▶ What to work on
The response must contain all of the entries, each one repeated exactly.

▶ Records for this task

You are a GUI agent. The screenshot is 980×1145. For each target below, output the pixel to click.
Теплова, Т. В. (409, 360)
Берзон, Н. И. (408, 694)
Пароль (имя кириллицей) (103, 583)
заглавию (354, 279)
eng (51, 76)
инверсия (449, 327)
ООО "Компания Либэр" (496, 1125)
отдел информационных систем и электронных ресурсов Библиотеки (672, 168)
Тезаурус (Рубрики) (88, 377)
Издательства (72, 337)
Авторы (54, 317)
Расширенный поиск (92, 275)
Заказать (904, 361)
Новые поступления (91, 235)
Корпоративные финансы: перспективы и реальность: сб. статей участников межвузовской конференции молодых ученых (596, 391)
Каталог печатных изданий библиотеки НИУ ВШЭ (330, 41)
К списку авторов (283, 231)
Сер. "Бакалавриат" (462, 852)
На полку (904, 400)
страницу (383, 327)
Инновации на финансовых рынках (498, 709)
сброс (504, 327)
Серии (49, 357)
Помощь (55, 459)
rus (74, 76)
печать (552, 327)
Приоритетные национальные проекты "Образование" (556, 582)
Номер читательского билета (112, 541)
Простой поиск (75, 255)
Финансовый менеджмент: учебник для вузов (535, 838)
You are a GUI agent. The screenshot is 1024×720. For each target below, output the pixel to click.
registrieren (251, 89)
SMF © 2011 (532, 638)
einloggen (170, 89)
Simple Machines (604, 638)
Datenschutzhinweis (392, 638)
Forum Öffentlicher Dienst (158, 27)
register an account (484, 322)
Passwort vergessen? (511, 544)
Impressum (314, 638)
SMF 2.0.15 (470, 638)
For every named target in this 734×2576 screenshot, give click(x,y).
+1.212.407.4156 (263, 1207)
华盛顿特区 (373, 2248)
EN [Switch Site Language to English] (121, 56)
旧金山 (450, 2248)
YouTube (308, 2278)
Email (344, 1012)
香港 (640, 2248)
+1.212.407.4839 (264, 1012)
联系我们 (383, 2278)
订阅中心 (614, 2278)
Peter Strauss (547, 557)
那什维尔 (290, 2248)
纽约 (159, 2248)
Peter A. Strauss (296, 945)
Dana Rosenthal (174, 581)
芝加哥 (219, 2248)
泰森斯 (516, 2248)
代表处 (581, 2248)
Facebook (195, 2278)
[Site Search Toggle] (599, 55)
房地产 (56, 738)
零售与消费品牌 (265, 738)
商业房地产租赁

▶ Output
You are a GUI agent. The screenshot is 980×1145. For each target below, output the pixel to click.
Теплова, Т. В. (409, 360)
Берзон, Н. И. (408, 694)
Пароль (имя кириллицей) (103, 583)
заглавию (354, 279)
eng (51, 76)
инверсия (449, 327)
ООО "Компания Либэр" (496, 1125)
отдел информационных систем и электронных ресурсов Библиотеки (672, 168)
Тезаурус (Рубрики) (88, 377)
Издательства (72, 337)
Авторы (54, 317)
Расширенный поиск (92, 275)
Заказать (904, 361)
Новые поступления (91, 235)
Корпоративные финансы: перспективы и реальность: сб. статей участников межвузовской конференции молодых ученых (596, 391)
Каталог печатных изданий библиотеки НИУ ВШЭ (330, 41)
К списку авторов (283, 231)
Сер. "Бакалавриат" (462, 852)
На полку (904, 400)
страницу (383, 327)
Инновации на финансовых рынках (498, 709)
сброс (504, 327)
Серии (49, 357)
Помощь (55, 459)
rus (74, 76)
печать (552, 327)
Приоритетные национальные проекты "Образование" (556, 582)
Номер читательского билета (112, 541)
Простой поиск (75, 255)
Финансовый менеджмент: учебник для вузов (535, 838)
You are a GUI agent. The screenshot is 1024×720. For each target below, output the pixel to click.
registrieren (251, 89)
SMF © 2011 (532, 638)
einloggen (170, 89)
Simple Machines (604, 638)
Datenschutzhinweis (392, 638)
Forum Öffentlicher Dienst (158, 27)
register an account (484, 322)
Passwort vergessen? (511, 544)
Impressum (314, 638)
SMF 2.0.15 (470, 638)
For every named target in this 734×2576 screenshot, give click(x,y).
+1.212.407.4156 (263, 1207)
华盛顿特区 (373, 2248)
EN [Switch Site Language to English] (121, 56)
旧金山 (450, 2248)
YouTube (308, 2278)
Email (344, 1012)
香港 (640, 2248)
+1.212.407.4839 (264, 1012)
联系我们 (383, 2278)
订阅中心 (614, 2278)
Peter Strauss (547, 557)
那什维尔 (290, 2248)
纽约 (159, 2248)
Peter A. Strauss (296, 945)
Dana Rosenthal (174, 581)
芝加哥 (219, 2248)
泰森斯 (516, 2248)
代表处 (581, 2248)
Facebook (195, 2278)
[Site Search Toggle] (599, 55)
房地产 (56, 738)
零售与消费品牌 (265, 738)
商业房地产租赁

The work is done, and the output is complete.